Only an exact repetition of the lines from the one that holds "Nové Sady 6" to the end of the records is wanted.
Data for this exercise: Begin
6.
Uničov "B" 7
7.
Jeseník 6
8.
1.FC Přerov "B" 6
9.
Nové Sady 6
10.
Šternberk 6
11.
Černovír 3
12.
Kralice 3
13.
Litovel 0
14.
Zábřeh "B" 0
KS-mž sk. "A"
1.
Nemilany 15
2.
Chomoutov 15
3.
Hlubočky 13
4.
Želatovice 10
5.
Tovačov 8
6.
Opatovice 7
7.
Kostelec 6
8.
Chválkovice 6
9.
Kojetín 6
Data for this exercise: End
▶ Result of this exercise:
Nové Sady 6
10.
Šternberk 6
11.
Černovír 3
12.
Kralice 3
13.
Litovel 0
14.
Zábřeh "B" 0
KS-mž sk. "A"
1.
Nemilany 15
2.
Chomoutov 15
3.
Hlubočky 13
4.
Želatovice 10
5.
Tovačov 8
6.
Opatovice 7
7.
Kostelec 6
8.
Chválkovice 6
9.
Kojetín 6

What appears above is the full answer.